The notional protection currently implied by the CDR Liquid 50 NAIG is slightly more than $1 million.

8.How is the CBOT CDR Liquid 50 NAIG Indexfutures contract quoted? How is this different from the manner in which CBOT Treasury and Interest Rate Swap futures trade?

The CBOT CDR Liquid 50 NAIG Index futures contract trades as a yield spread, expressed in basis points, whereas CBOT Treasury and Swap futures are quoted in price terms.

9.What is the value of a one basis point change in the futures contract? What is the minimum price increment?

The dollar value of a one basis point change in the price of the futures contract is $500.  The minimum price increment (tick size) is 1/100th (0.01) of a basis point, and each tick (or minimum price increment) has a value of $5.

10.How are the final settlement prices determined?

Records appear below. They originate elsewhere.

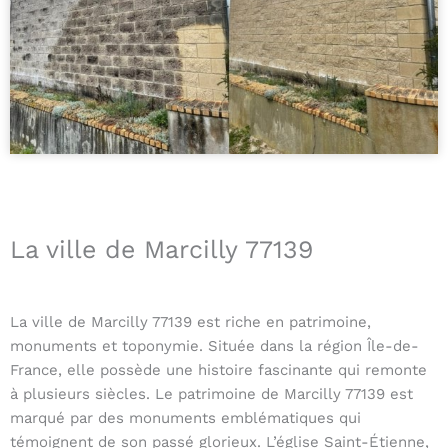
La ville de Marcilly 77139
La ville de Marcilly 77139 est riche en patrimoine,
monuments et toponymie. Située dans la région Île-de-
France, elle possède une histoire fascinante qui remonte
à plusieurs siècles. Le patrimoine de Marcilly 77139 est
marqué par des monuments emblématiques qui
témoignent de son passé glorieux. L’église Saint-Étienne,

The final settlement prices of the CBOT CDR Liquid 50 NAIG Index futures are calculated by referencing five-year CDS prices of the index components.  The price data is provided by CMA through CMA DataVision™.  The price of the underlying CDR Liquid 50 NAIG Index is the sum of the products of each index component weight and the corresponding index component spread.  At the time of index composition, the number of index components is fifty (50) and each index component weight is 2%.  The settlement price of the CBOT CDR Liquid 50 NAIG Index futures is rounded to the nearest one one-hundredth (1/100) of one basis point, with half-hundredths rounded up to the nearest hundredth of one basis point.

11.Who is CMA and what is CMA DataVision™? 

CMA pioneers ways to increase the efficiency of OTC credit market professionals. CMA’s real-time pricing services (CMA QuoteVision™) and data (CMA DataVision™) are used by investment professionals in over 130 leading Investment Banks, Hedge Funds and Asset Managers worldwide to improve trading performance and provide valuable information not only for the front-office but also risk, finance and research groups.

CMA DataVision™ provides same day consensus based pricing for CDS, Indices and Tranches (with historical data from 2002).  DataVision is sourced from CMA’s Buy-Side Data Consortium of 30 leading buy-side firms who continuously provide average CDS spreads based on indicative observed quotes. It is available to more than 250,000 users around the world via the Bloomberg Professional® service.

12.Will there be market makers for CBOT CDR Liquid 50 NAIG Index futures?

Yes, the CBOT will institute a liquidity provision program to support the launch and growth of CBOT CDR Liquid 50 NAIG Index futures.

13.Is off-exchange trading available for CBOT CDR Liquid 50 NAIG Index futures?

Yes, CBOT CDR Liquid 50 NAIG Index futures are eligible for Exchange for Physical (EFP), Exchange for Swap (EFS), and Exchange for Risk (EFR) trades.  In addition, wholesale transactions are available in amounts greater than 100 contracts (i.e., approximately $100 million notional value). This allows market participants to negotiate trades in an OTC environment with the streamlined clearing and operational efficiencies of an exchange-traded contract.